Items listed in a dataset
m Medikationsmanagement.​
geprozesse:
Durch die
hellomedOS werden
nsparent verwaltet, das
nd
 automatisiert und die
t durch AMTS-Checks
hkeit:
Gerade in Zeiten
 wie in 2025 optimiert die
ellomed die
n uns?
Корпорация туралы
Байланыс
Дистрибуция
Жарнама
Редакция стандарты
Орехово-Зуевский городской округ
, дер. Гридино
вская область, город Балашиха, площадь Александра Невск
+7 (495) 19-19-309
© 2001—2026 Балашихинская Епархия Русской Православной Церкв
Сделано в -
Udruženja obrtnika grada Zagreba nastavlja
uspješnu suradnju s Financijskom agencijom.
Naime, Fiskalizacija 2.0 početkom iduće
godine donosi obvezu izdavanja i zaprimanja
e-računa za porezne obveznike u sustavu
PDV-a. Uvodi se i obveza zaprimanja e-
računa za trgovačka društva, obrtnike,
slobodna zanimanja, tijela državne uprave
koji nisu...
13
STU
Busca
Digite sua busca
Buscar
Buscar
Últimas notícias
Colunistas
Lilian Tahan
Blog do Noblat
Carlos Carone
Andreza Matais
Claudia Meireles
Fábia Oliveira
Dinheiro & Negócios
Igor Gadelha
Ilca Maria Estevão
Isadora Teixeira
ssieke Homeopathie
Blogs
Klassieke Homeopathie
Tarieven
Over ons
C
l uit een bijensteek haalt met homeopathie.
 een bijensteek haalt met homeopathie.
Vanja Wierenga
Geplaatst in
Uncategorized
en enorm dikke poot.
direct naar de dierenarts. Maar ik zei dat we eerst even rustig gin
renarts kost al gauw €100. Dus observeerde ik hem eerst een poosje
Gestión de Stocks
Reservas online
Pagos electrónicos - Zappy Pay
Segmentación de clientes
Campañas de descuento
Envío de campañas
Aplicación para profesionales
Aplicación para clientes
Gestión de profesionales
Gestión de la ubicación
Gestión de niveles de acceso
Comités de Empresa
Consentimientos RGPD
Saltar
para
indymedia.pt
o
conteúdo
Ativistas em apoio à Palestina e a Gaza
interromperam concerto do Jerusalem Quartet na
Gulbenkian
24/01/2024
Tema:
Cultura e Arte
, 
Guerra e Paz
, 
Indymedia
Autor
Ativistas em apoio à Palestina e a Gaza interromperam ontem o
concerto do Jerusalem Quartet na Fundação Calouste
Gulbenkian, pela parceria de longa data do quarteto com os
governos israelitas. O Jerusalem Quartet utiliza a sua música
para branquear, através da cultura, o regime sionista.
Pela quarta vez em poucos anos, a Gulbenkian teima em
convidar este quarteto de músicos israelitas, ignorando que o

▶ WHAT YOU SHOULD DO
Starting at the top of the data above, repeat every line exactly until the line containing "računa za trgovačka" has been given, then stop.

▶ COMPLETED EXERCISE
m Medikationsmanagement.​
geprozesse:
Durch die
hellomedOS werden
nsparent verwaltet, das
nd
 automatisiert und die
t durch AMTS-Checks
hkeit:
Gerade in Zeiten
 wie in 2025 optimiert die
ellomed die
n uns?
Корпорация туралы
Байланыс
Дистрибуция
Жарнама
Редакция стандарты
Орехово-Зуевский городской округ
, дер. Гридино
вская область, город Балашиха, площадь Александра Невск
+7 (495) 19-19-309
© 2001—2026 Балашихинская Епархия Русской Православной Церкв
Сделано в -
Udruženja obrtnika grada Zagreba nastavlja
uspješnu suradnju s Financijskom agencijom.
Naime, Fiskalizacija 2.0 početkom iduće
godine donosi obvezu izdavanja i zaprimanja
e-računa za porezne obveznike u sustavu
PDV-a. Uvodi se i obveza zaprimanja e-
računa za trgovačka društva, obrtnike,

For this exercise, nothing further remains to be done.